On se doit de poser des interrogations sur ce qui se passe autour de nous depuis quelque temps. M. Mouachi a publié, après autorisation de la direction du lycée ou il travaille, une affiche sur une activité qu’il compte animer dans une salle municipale de la ville de Taroudant, dans le sud du Maroc. Un enseignant de l’éducation islamique et membre du PJD s’est permis d’arracher la dite affiche. Au moment Où M. Mouachi s’apprêtait à la remplacer, il a été surpris par deux personnes, dont le membre du PJD, qui l’ont alors agressé physiquement et moralement.

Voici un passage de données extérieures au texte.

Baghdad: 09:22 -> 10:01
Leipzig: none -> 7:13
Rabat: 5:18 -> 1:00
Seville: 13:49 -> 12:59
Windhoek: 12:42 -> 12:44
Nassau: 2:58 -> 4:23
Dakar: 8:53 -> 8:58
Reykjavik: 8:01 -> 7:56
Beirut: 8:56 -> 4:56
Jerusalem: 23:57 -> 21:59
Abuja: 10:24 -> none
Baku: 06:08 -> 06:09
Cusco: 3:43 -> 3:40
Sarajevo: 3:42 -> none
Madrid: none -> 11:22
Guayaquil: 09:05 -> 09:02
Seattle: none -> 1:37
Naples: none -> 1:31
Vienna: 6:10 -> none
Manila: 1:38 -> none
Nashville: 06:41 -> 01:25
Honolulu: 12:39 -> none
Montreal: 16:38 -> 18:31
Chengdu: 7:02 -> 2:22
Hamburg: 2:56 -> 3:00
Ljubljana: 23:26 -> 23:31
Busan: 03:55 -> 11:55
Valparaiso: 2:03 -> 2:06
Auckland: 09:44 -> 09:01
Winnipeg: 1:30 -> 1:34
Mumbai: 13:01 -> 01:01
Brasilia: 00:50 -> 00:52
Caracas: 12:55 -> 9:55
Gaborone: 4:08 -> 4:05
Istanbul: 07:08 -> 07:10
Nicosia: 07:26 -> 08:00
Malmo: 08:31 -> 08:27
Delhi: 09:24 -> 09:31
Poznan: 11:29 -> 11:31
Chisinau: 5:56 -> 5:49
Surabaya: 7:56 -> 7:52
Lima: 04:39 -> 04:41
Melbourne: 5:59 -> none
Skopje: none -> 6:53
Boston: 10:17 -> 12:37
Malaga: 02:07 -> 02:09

Cet événement serait passé inaperçu, si le PJD n’était pas au pouvoir. Il serait alors considéré comme un acte isolé commis par une personne inconsciente. Mais le pire est que ce genre d’agissement ne cesse de se produire depuis l’arrivée de ce parti au pouvoir. Dans diverses régions du pays, des jeunes issus de ce parti constituent des comités qui osent parfois arrêter les citoyens et leurs demandent leurs pièces d’identité. Ils brutalisent les personnes qui s’approchent des lieux de prostitution dans la région d’Aïn-Louh d’où ils ont délogé et chassée des femmes, soi-disant parce qu’elles ne seraient pas issues de la ville. Ces activités sont bien organisées et émanent du mouvement de prédication Attawhid Wa Alislah (Unicité et Réforme) réputé proche du PJD au pouvoir. Ceci ne peut se produire sans que les Services de sécurité, réputés pour leur efficacité dans ce genre de dossier, soient au courant.
Tous ces comportements ne se seraient pas produits si un nouveau contexte n’est pas apparu. Un contexte où beaucoup de personnes proches d’un certain courant politique voient l’occasion pour s’attaquer à la société, imposer leur tutelle sur les citoyens et monopoliser l’espace public. Ceci constitue, sans doute, un grave danger pour la stabilité du pays.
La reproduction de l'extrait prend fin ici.